Companies like Amazon, Baidu, IBM and Microsoft were all at Spark Summit this week to discuss how they used the engine. Some of those companies even had new Spark-based products to show off.
IBM, for example, introduced a data-centric development environment, which will be able to support machine learning with the R language thanks to IBM’s expanded support for it within its SystemML. The company is calling its new environment the Data Science Experience, and within it are the tools and data handlers needed to work with data from H2O Libraries, Python and RStudio. The suite also includes connectors to various data sources, allowing developers to build with multiple types and streams of data within Spark.
(Related: MapR has an enterprise-grade Spark distribution)
Microsoft already announced its plans to work with Spark last year when it announced HDInsights would be the basis of an Azure-based Spark offering. [
Microsoft’s offering is focused on Python and R—and specifically IPython, an interactive command shell for writing code. IPython isn’t the main focus for Microsoft, but it is the enabler of Jupyter, a notebook-based, open-source, interactive data science and scientific computing web application.
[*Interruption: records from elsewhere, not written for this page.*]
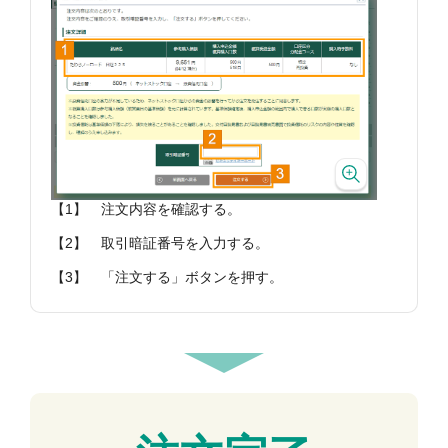
【1】
注文内容を確認する。
【2】
取引暗証番号を入力する。
【3】
「注文する」ボタンを押す。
Jupyter will form the interactive base of developers using Azure and Spark together. Using it, developers can test out their analytics code and see interactive results quickly, rather than waiting for lengthy compile and run times to see what secrets the data may hold.
Connecting data stores to Spark was another theme at the show. Cloud data warehousing company Snowflake, for instance, announced a connector from its platform to Spark. And Couchbase announced the availability of a new Spark Connector, which can be used to bring data from a Couchbase database into Spark for analysis work.